::: Data for processing :::

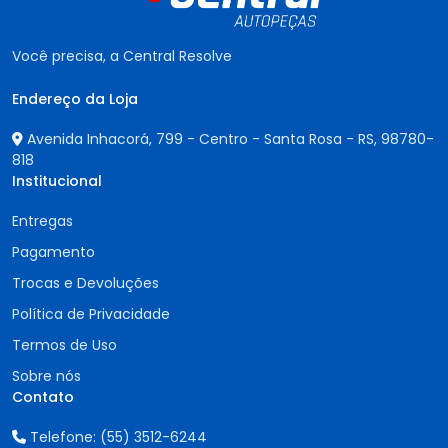
Você precisa, a Central Resolve
Endereço da Loja
Avenida Inhacorá, 799 - Centro - Santa Rosa - RS,
98780-
818
Institucional
Entregas
Pagamento
Trocas e Devoluções
Política de Privacidade
Termos de Uso
Sobre nós
Contato
Telefone:
(55) 3512-6244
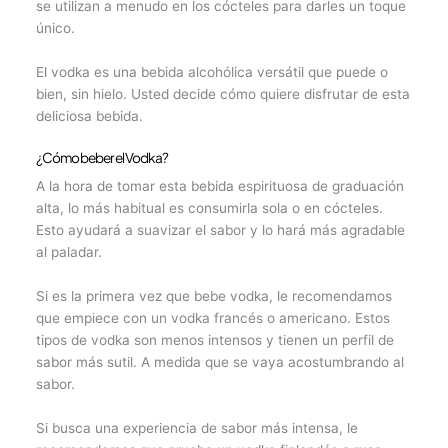
se utilizan a menudo en los cócteles para darles un toque
único.
El vodka es una bebida alcohólica versátil que puede o
bien, sin hielo. Usted decide cómo quiere disfrutar de esta
deliciosa bebida.
¿Cómo beber el Vodka?
A la hora de tomar esta bebida espirituosa de graduación
alta, lo más habitual es consumirla sola o en cócteles.
Esto ayudará a suavizar el sabor y lo hará más agradable
al paladar.
Si es la primera vez que bebe vodka, le recomendamos
que empiece con un vodka francés o americano. Estos
tipos de vodka son menos intensos y tienen un perfil de
sabor más sutil. A medida que se vaya acostumbrando al
sabor.
Si busca una experiencia de sabor más intensa, le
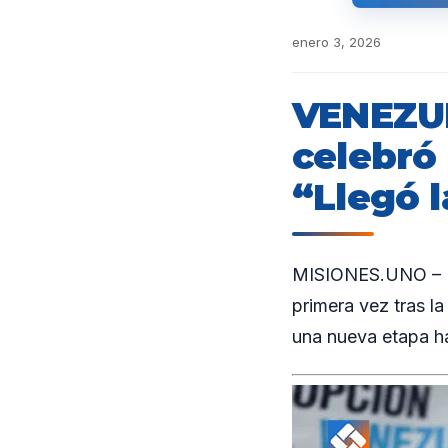
enero 3, 2026
VENEZUE
celebró 
“Llegó l
MISIONES.UNO – La
primera vez tras l
una nueva etapa ha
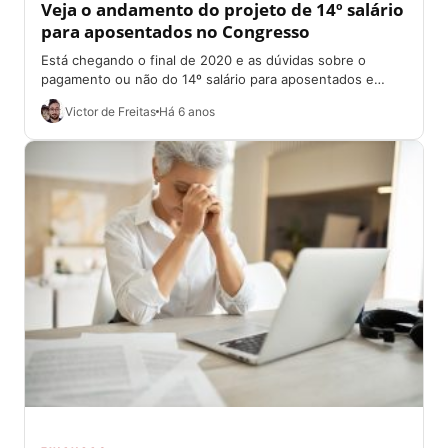
Veja o andamento do projeto de 14º salário
para aposentados no Congresso
Está chegando o final de 2020 e as dúvidas sobre o
pagamento ou não do 14º salário para aposentados e
pensionistas do...
Victor de Freitas
Há 6 anos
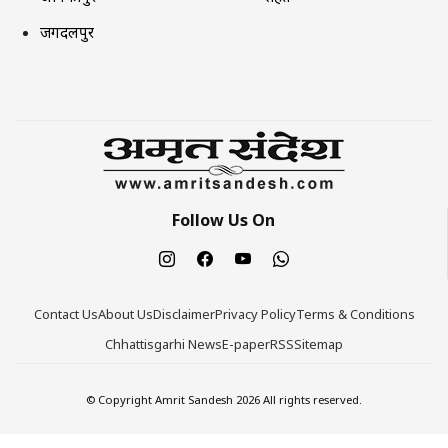
जगदलपुर
Follow Us On
Contact Us
About Us
Disclaimer
Privacy Policy
Terms & Conditions
Chhattisgarhi News
E-paper
RSS
Sitemap
© Copyright Amrit Sandesh 2026 All rights reserved.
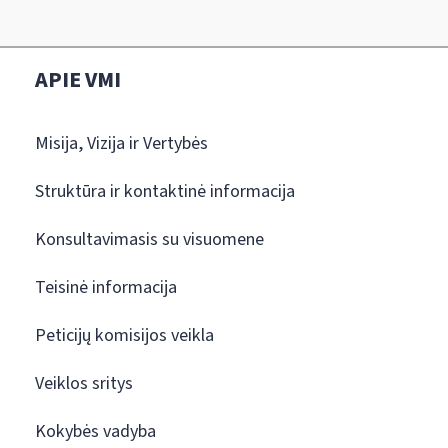
APIE VMI
Misija, Vizija ir Vertybės
Struktūra ir kontaktinė informacija
Konsultavimasis su visuomene
Teisinė informacija
Peticijų komisijos veikla
Veiklos sritys
Kokybės vadyba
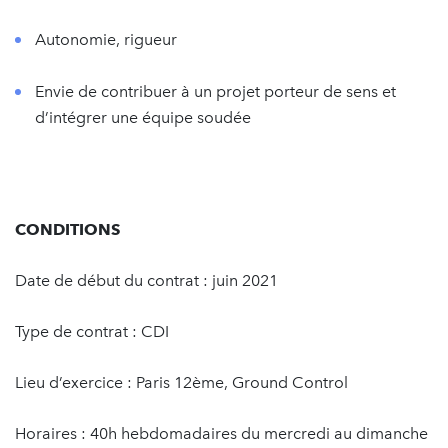
Autonomie, rigueur
Envie de contribuer à un projet porteur de sens et
d’intégrer une équipe soudée
CONDITIONS
Date de début du contrat : juin 2021
Type de contrat : CDI
Lieu d’exercice : Paris 12ème, Ground Control
Horaires : 40h hebdomadaires du mercredi au dimanche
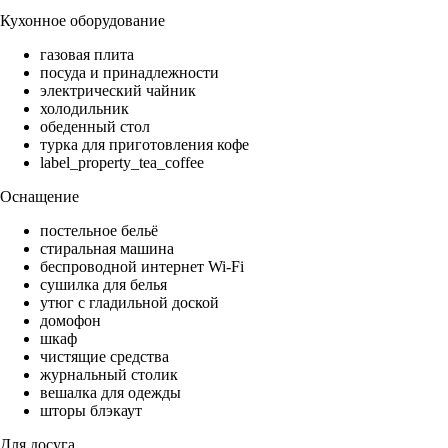
Кухонное оборудование
газовая плита
посуда и принадлежности
электрический чайник
холодильник
обеденный стол
турка для приготовления кофе
label_property_tea_coffee
Оснащение
постельное бельё
стиральная машина
беспроводной интернет Wi-Fi
сушилка для белья
утюг с гладильной доской
домофон
шкаф
чистящие средства
журнальный столик
вешалка для одежды
шторы блэкаут
Для досуга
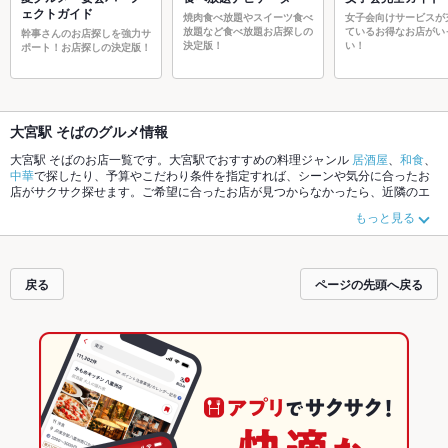
ェクトガイド
焼肉食べ放題やスイーツ食べ
女子会向けサービスが
放題など食べ放題お店探しの
ているお得なお店がい
幹事さんのお店探しを強力サ
決定版！
い！
ポート！お店探しの決定版！
大宮駅 そばのグルメ情報
大宮駅 そばのお店一覧です。大宮駅でおすすめの料理ジャンル
居酒屋
、
和食
、
中華
で探したり、予算やこだわり条件を指定すれば、シーンや気分に合ったお
店がサクサク探せます。ご希望に合ったお店が見つからなかったら、近隣のエ
リア
大宮駅
、
さいたま市その他
、
宮原
もチェックしてみてください。ホットペ
もっと見る
ッパーグルメなら、お得なクーポンはもちろん、こだわりメニュー
からあげ
、
お茶漬け
、
塩辛
や季節のおすすめ料理など、お店の最新情報をご紹介している
ので安心！24時間使える簡単便利なネット予約が使えるお店も拡大中です。友
達どうしの飲み会にも、会社の宴会にも、デートやパーティーにもお得に便利
戻る
ページの先頭へ戻る
にホットペッパーグルメをご利用ください。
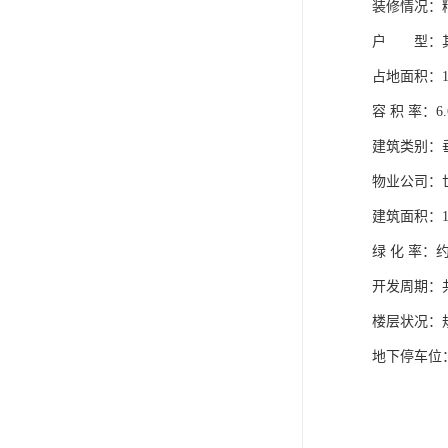
装修情况：
户 型：其他
占地面积：13
容 积 率：6.
建筑类别：
物业公司：
建筑面积：15
绿 化 率：约
开发周期：
楼层状况：
地下停车位：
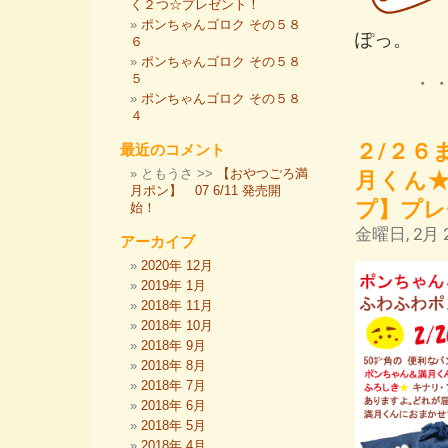
く２つ☆プレゼント！
ポンちゃんゴロク その５８
ぽっ。
６
ポンちゃんゴロク その５８
５
・
ポンちゃんゴロク その５８
４
２/２６
最近のコメント
ともうさ >>
【おやつごろ満
月くん
月ポン】 07 6/11 発売開
プ】プレ
始！
金曜日, 2月 2
アーカイブ
2020年 12月
2019年 1月
2018年 11月
2018年 10月
2018年 9月
2018年 8月
2018年 7月
2018年 6月
2018年 5月
2018年 4月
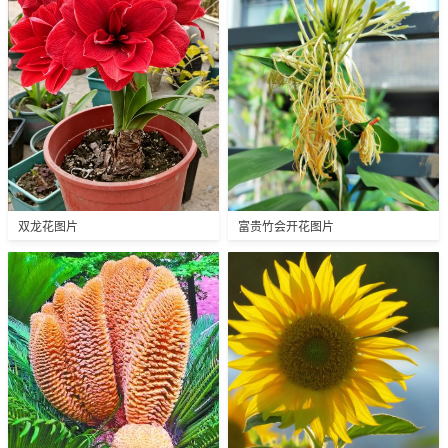
双龙花图片
富贵竹会开花图片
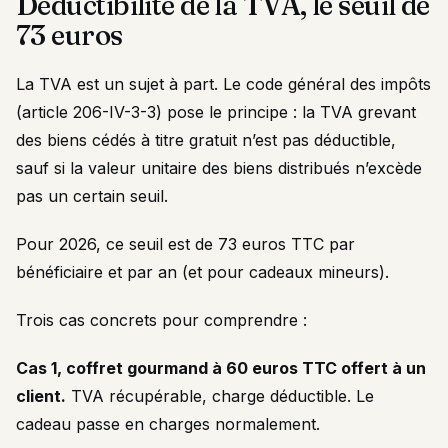
Déductibilité de la TVA, le seuil de
73 euros
La TVA est un sujet à part. Le code général des impôts
(article 206-IV-3-3) pose le principe : la TVA grevant
des biens cédés à titre gratuit n’est pas déductible,
sauf si la valeur unitaire des biens distribués n’excède
pas un certain seuil.
Pour 2026, ce seuil est de 73 euros TTC par
bénéficiaire et par an (et pour cadeaux mineurs).
Trois cas concrets pour comprendre :
Cas 1, coffret gourmand à 60 euros TTC offert à un
client.
TVA récupérable, charge déductible. Le
cadeau passe en charges normalement.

:::

*What is required:* Working from the entries above, please transcribe only the lines from the line with "Envie de contribuer" through the line with "электрический чайник", exactly, with both end lines and without pictures.

*Your solution:*
Envie de contribuer à un projet porteur de sens et
d’intégrer une équipe soudée
CONDITIONS
Date de début du contrat : juin 2021
Type de contrat : CDI
Lieu d’exercice : Paris 12ème, Ground Control
Horaires : 40h hebdomadaires du mercredi au dimanche
Кухонное оборудование
газовая плита
посуда и принадлежности
электрический чайник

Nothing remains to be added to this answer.